Dopo la furia demolitrice miglioriamo almeno il progetto

DARIO MATTEONI

Livorno. La notizia apparsa in questi giorni riguardante il momentaneo stop alla trasformazione del cinema Odeon, un esempio di architettura cinematografica tra i più importanti della storia dell’architettura italiana del secondo dopoguerra, potrebbe far supporre un opportuno ripensamento di quello che a giudizio di molti, in prima linea Vittorio Sgarbi, appare un incomprensibile scempio ai danni del patrimonio architettonico nazionale.

Sappiamo infatti che di questo edificio, secondo una concezione del principio di conservazione e di tutela a dir poco singolare, dovrebbe rimanere unicamente il foyer dalle eleganti forme classicheggianti. Davvero incomprensibile appare la furia demolitrice rivolta verso l’opera del grande scenografo futurista, il livornese Virgilio Marchi, tanto più incomprensibile perché sostenuta da un’iniziativa di natura pubblica (Spil è partecipata in maniera determinante dal Comune di Livorno) che in tale sciagurata vicenda avrebbe dovuto dimostrare ben altra attenzione e sensibilità verso un’ipotesi di conservazione complessiva del manufatto.

Disturba, tanto sotto il profilo culturale, quanto in rapporto ad un sacrosanto senso di responsabilità civile, che di fronte a tale icona dell’architettura cinematrografica non si sia percorsa nessun’altra ipotesi di riuso se non quella della demolizione e quindi della sostituzione con un anonimo garage, in evidente controtendenza con quanto ormai accade in molti paesi europei nei quali, con ben altra consapevolezza urbanistica e vitalità progettuale, si affronta la questione della riconversione delle architetture del recente passato storico. Il cinema Odeon, questo è un dato di fatto, oggi non esiste più se non nei disegni di Virgilio Marchi.

Le dichiarazioni che oggi leggiamo in realtà non indicano alcuna inversione nel percorso intrapreso, tutto sembra anzi ridursi al miglioramento delle vie di accesso: ben altra capacità progettuale avrebbe dovuto e dovrebbe animare le istituzioni cittadine.

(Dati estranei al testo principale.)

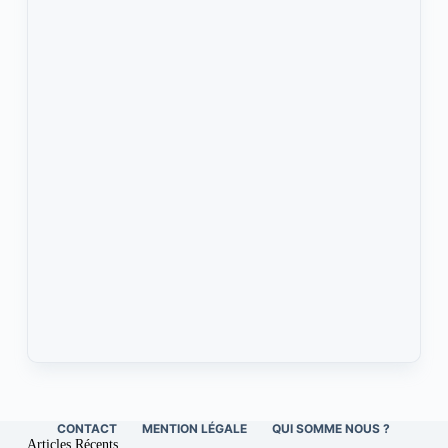
CONTACT
MENTION LÉGALE
QUI SOMME NOUS ?
Articles Récents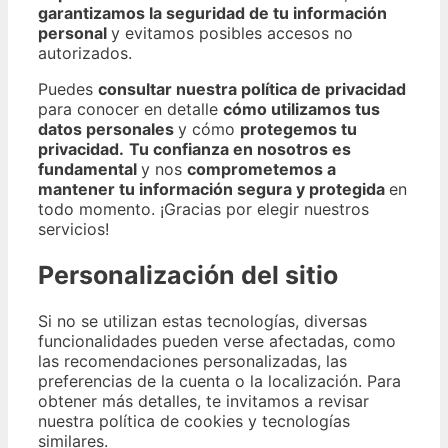
garantizamos la seguridad de tu información
personal
y evitamos posibles accesos no
autorizados.
Puedes
consultar nuestra política de privacidad
para conocer en detalle
cómo utilizamos tus
datos personales
y cómo
protegemos tu
privacidad.
Tu confianza en nosotros es
fundamental
y nos
comprometemos a
mantener tu información segura y protegida
en
todo momento. ¡Gracias por elegir nuestros
servicios!
Personalización del sitio
Si no se utilizan estas tecnologías, diversas
funcionalidades pueden verse afectadas, como
las recomendaciones personalizadas, las
preferencias de la cuenta o la localización. Para
obtener más detalles, te invitamos a revisar
nuestra política de cookies y tecnologías
similares.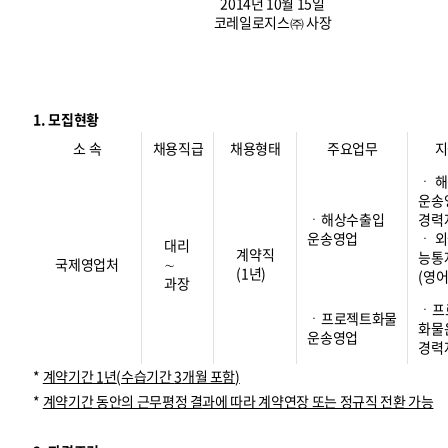
2014년 10월 15일
코레일로지스㈜ 사장
1. 모집현황
소 속
채용직급
채용형태
주요업무
지
ㆍ 
운송
ㆍ해상수출입
경력
운송영업
ㆍ 
대리
계약직
능통
국제영업처
∼
(1년)
(영어
과장
ㆍ프
ㆍ프로젝트화물
화물
운송영업
경력
*
계약기간
1
년
(
수습기간
3
개월 포함
)
*
계약기간 동안의 근무평정 결과에 따라 계약연장 또는 정규직 전환 가능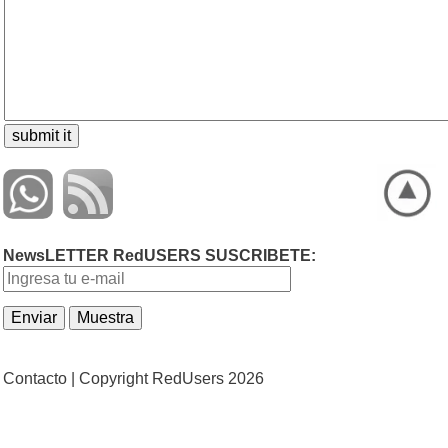
NewsLETTER RedUSERS SUSCRIBETE:
Contacto |
Copyright RedUsers 2026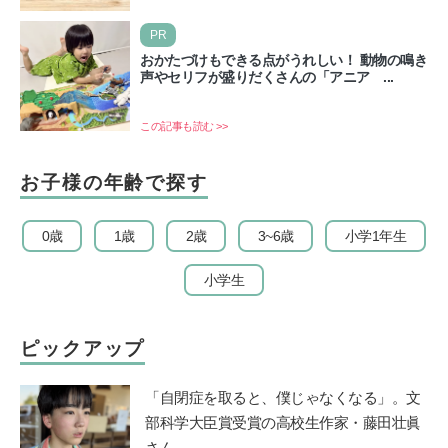
り、旅行に行ったり……さまざまな過ごし方が想定されます
が、…
PR
おかたづけもできる点がうれしい！ 動物の鳴き
声やセリフが盛りだくさんの「アニア ...
この記事も読む >>
お子様の年齢で探す
0歳
1歳
2歳
3~6歳
小学1年生
小学生
ピックアップ
「自閉症を取ると、僕じゃなくなる」。文
部科学大臣賞受賞の高校生作家・藤田壮眞
さん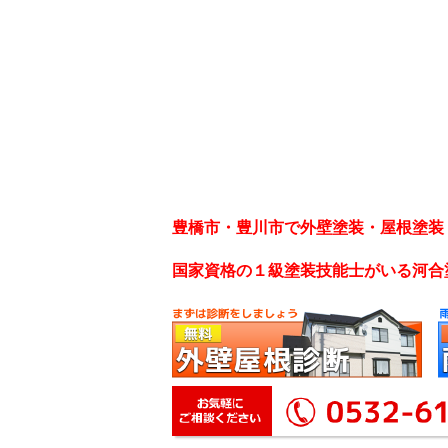
豊橋市・豊川市で外壁塗装・屋根塗装
国家資格の１級塗装技能士がいる河合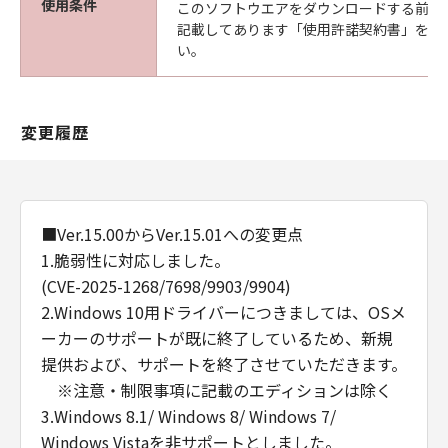
使用条件
このソフトウエアをダウンロードする前に
YOU AND CANON RELATING TO THE
記載してあります「使用許諾契約書」を必
SUBJECT MATTER HEREOF. NO AMENDMENT
い。
TO THIS AGREEMENT SHALL BE EFFECTIVE
UNLESS SIGNED BY A DULY AUTHORISED
REPRESENTATIVE OF CANON.
変更履歴
Should you have any questions concerning
this Agreement, or if you desire to contact
Canon for any reason, please write to Canon's
sales subsidiary or distributor/dealer, serving
the country where you obtained the
■Ver.15.00からVer.15.01への変更点
Products.
1.脆弱性に対応しました。
(CVE-2025-1268/7698/9903/9904)
2.Windows 10用ドライバーにつきましては、OSメ
ーカーのサポートが既に終了しているため、新規
提供および、サポートを終了させていただきます。
※注意・制限事項に記載のエディションは除く
3.Windows 8.1/ Windows 8/ Windows 7/
Windows Vistaを非サポートとしました。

Appare infatti evidente anche all’osservatore meno attento che la futura costruzione che siprefigura in una delle zone più delicate del centro storico dovrebbe presentarsi sul piano della foggia architettonica come non invasiva e capace di influire positivamente sulle condizione di abitabilità di questa parte di città. Tale riflessione di semplice buon senso avrebbe forse dovuto imporre scelte più meditate

E allora perché non prefigurare un scenario affatto nuovo che, proprio per la natura pubblica del soggetto attuatore, potrebbe essere perseguito con maggiore lungimiranza? La delicatezza del luogo, carico di memorie storiche, la presenza ancora viva di un’architettura così prestigiosa, come il vecchio cinema, imporrebbero infatti un nuovo percorso di progettazione e forse anche una maggiore levatura culturale nelle ipotesi di riuso.

E se nessuno, almeno così sembra, ha ormai la moralità per mettere in discussione l’ipotesi del garage, sulla quale presumiano si sia fondata, in termini di redditività, l’operazione economica della Società livornese che si è sostituita a tutti gli effetti al soggetto privato, si abbia almeno il coraggio di fermare un anonimo progetto e di aprire una competizione internazionale (valga l’esempio di città a noi vicine), così da sollecitare nuove proposte progettuali e più legittime ipotesi di destinazione, rispettose di quell’idea di cultura architettonica che il manufatto di Virgilio Marchi ancora oggi ispira.

Non aggiungiamo a questa ormai innegabile sconfitta della cultura nella città di Livorno, un altro equivoco sull’effettiva incapacità delle istituzioni cittadine di promuovere un’idea adeguata di città europea.

E se l’innovazione della politica non è in grado di tradursi in scelte architettoniche e urbanistiche informate ai criteri di qualità e modernità, rimane solo come nomenklatura.